Eonex, a venture start-up, Monday said its modem chips for CDMA2000 1X were adopted by a local handset maker, which the company asked not to specify.
``Mobile phones employing modem chips made of our in-house technologies will be released this week via Korea's primary mobile operator SK Telecom,'' Eonex president Chun Sung-hwan said.
``This marks a turning point to challenge the 15-year dominance of Qualcomm in the CDMA modem chip market. Plus, Korea will be able to save a big chunk of money required to snap up CDMA modem chips,'' he added.
CDMA is one of two mainstream techniques for mobile telephony services together with global standard for mobile communications (GSM).
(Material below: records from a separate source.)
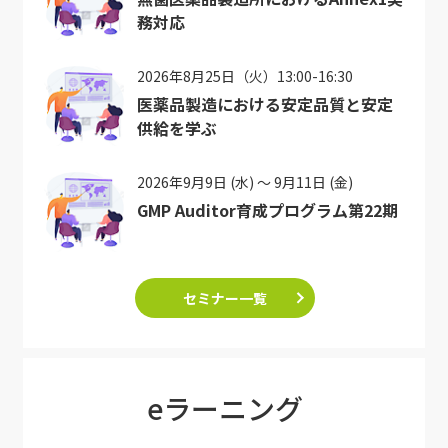
務対応
2026年8月25日（火）13:00-16:30
医薬品製造における安定品質と安定
供給を学ぶ
2026年9月9日 (水) ～ 9月11日 (金)
GMP Auditor育成プログラム第22期
セミナー一覧
eラーニング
Qualcomm developed CDMA technologies but the platform was commercially deployed here in every stage of its generations from analogue to third generation (3G).
SK Telecom became the first to embark on the commercial CDMA2000 1X service in the world by launching the 2.5G applications in Sept. 2000.
The 1X offerings enable people on the go to gain access to their e-mail or check train and subway timetables. Also included in the new service packages is pinpointing location of handset owners.
Qualcomm has flat out dominated the global market for the CDMA modem chips, the most important chipsets in handset sometimes called base-band chips, for both 1X technology and more advanced 3G EV-DO (evolution data optimized).
``We already developed EV-DO modem chips and are currently carrying out trials with them. We expect our EV-DO chip-embedded models will hit the shops early next year,'' Chun said.
When contacted, the handset maker that cooperates with Eonex declined to make a comment on the phone. It did not confirm whether or not the new model was developed via a business alliance with Eonex.
However, SK Telecom verified the operator will start selling the new model, in which Eonex chip lurks, this week at about 300,000 won.
Experts point out the mobile phone vendor, which teamed up with Eonex, would not reveal its identity in fear of the retaliation from all-might Qualcomm.
``Domestic handset makers have a legitimate reason to be afraid of Qualcomm. Given Qualcomm decides not to provide its latest chips to them, they will be in trouble,'' said Greg Roh, an analyst at Korea Investment and Securities.
Korea is home to the world's third-biggest cell phone maker of Samsung Electronics and its cross-town rival LG Electronics, the fourth-largest player, as well as the Pantech Group.
Samsung and LG are also top two manufacturers of CDMA phones in the world, combining to account for about two fifths of the global demands for the models.